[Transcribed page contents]
.....
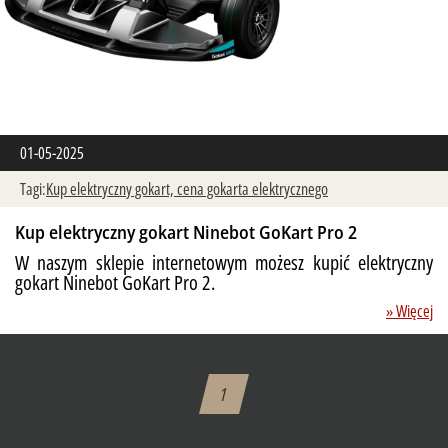
01-05-2025
Tagi:
Kup elektryczny gokart,
cena gokarta elektrycznego
Kup elektryczny gokart Ninebot GoKart Pro 2
W naszym sklepie internetowym możesz kupić elektryczny
gokart Ninebot GoKart Pro 2.
» Więcej
1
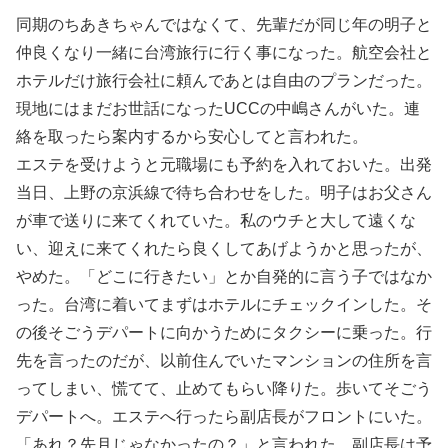
同期のちあきちゃんではなくて、先輩だが同じ年の明子と
仲良くなり一緒に台湾旅行に行く事になった。航空会社と
ホテルだけ旅行会社に頼んであとは自由のプランだった。
現地にはまだお世話になったUCCの中嶋さんがいた。連
絡を取ったら案内するから安心してと言われた。
エステを受けようと元職場にも予約を入れておいた。出発
当日、上野の京浜線で待ち合わせをした。明子はお父さん
が車で送りに来てくれていた。私のウチと大して遠くな
い、迎えに来てくれたら良くしてあげようかと思ったが、
やめた。「どこに行きたい」とか自発的に言う子ではなか
った。台湾に着いてまずはホテルにチェックインした。そ
の後そごうデパートに向かうためにタクシーに乗った。行
先を言ったのだが、以前住んでいたマンションの住所を言
ってしまい、慌てて、止めてもらい降りた。歩いてそごう
デパートへ。エステへ行ったら副店長がフロントにいた。
「あれ？先月じゃなかったの？」と言われた。副店長は予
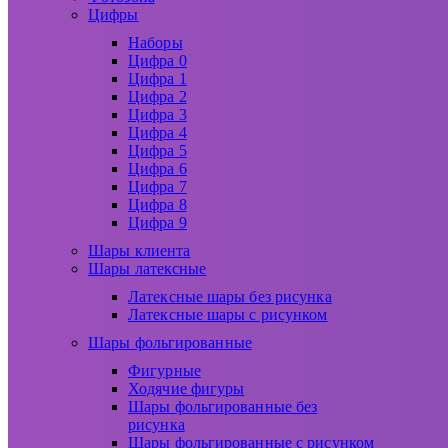
Цифры
Наборы
Цифра 0
Цифра 1
Цифра 2
Цифра 3
Цифра 4
Цифра 5
Цифра 6
Цифра 7
Цифра 8
Цифра 9
Шары клиента
Шары латексные
Латексные шары без рисунка
Латексные шары с рисунком
Шары фольгированные
Фигурные
Ходячие фигуры
Шары фольгированные без
рисунка
Шары фольгированные с рисунком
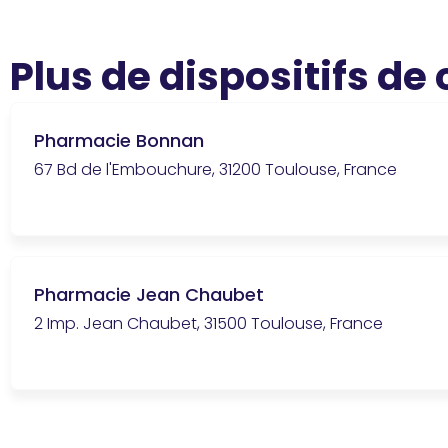
Plus de dispositifs de
Pharmacie Bonnan
67 Bd de l'Embouchure, 31200 Toulouse, France
Pharmacie Jean Chaubet
2 Imp. Jean Chaubet, 31500 Toulouse, France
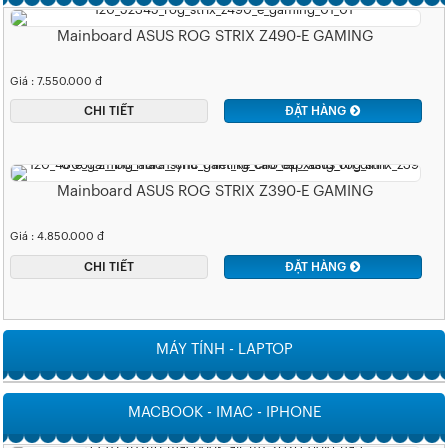
Mainboard ASUS ROG STRIX Z490-E GAMING
Giá : 7.550.000 đ
CHI TIẾT
ĐẶT HÀNG
Mainboard ASUS ROG STRIX Z390-E GAMING
Giá : 4.850.000 đ
CHI TIẾT
ĐẶT HÀNG
MÁY TÍNH - LAPTOP
MACBOOK - IMAC - IPHONE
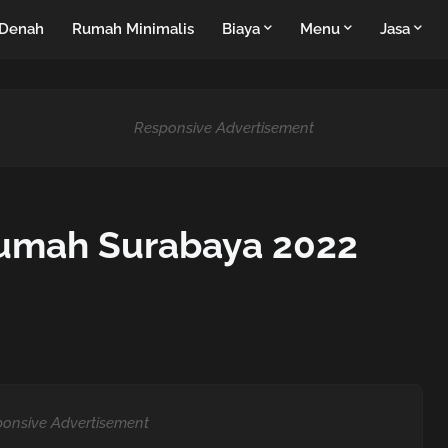
Denah
Rumah Minimalis
Biaya
Menu
Jasa
Responsive Advertisement
Rumah Surabaya 2022
onsive Advertisement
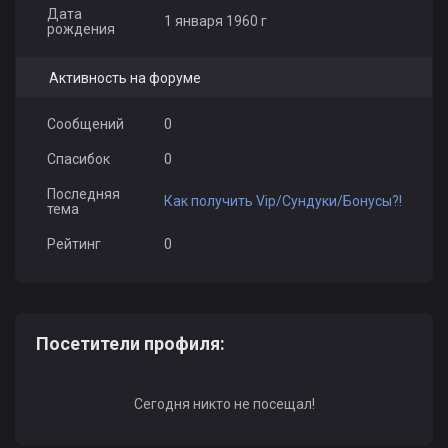
Дата
1 января 1960 г
рождения
Активность на форуме
Сообщений
0
Спасибок
0
Последняя
Как получить Vip/Сундуки/Бонусы?!
тема
Рейтинг
0
Посетители профиля:
Сегодня никто не посещал!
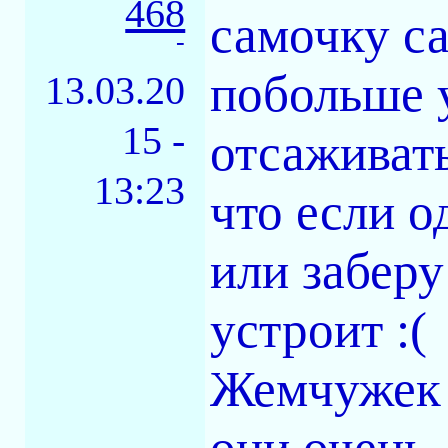
468
самочку са
-
побольше у
13.03.20
15 -
отсаживать
13:23
что если о
или заберу
устроит :(
Жемчужек 
они очень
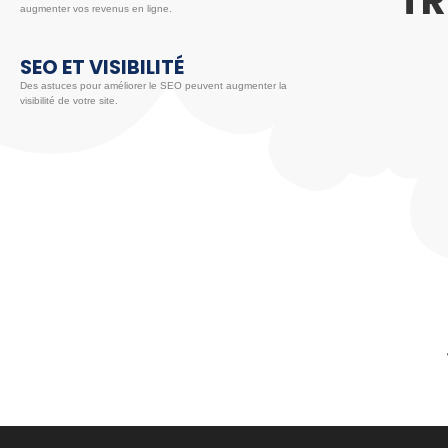
TR
augmenter vos revenus en ligne.
SEO ET VISIBILITÉ
Des astuces pour améliorer le SEO peuvent augmenter la
visibilité de votre site.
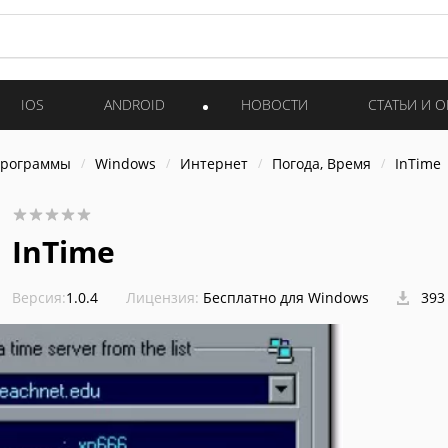
IOS
ANDROID
НОВОСТИ
СТАТЬИ И 
программы
Windows
Интернет
Погода, Время
InTime
InTime
Версия:
1.0.4
Лицензия:
Бесплатно для Windows
393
.....
EXERCISE:
Go through the entries above and copy each line with "GAMING" in it.

COMPLETED TASK:
Mainboard ASUS ROG STRIX Z490-E GAMING
Mainboard ASUS ROG STRIX Z390-E GAMING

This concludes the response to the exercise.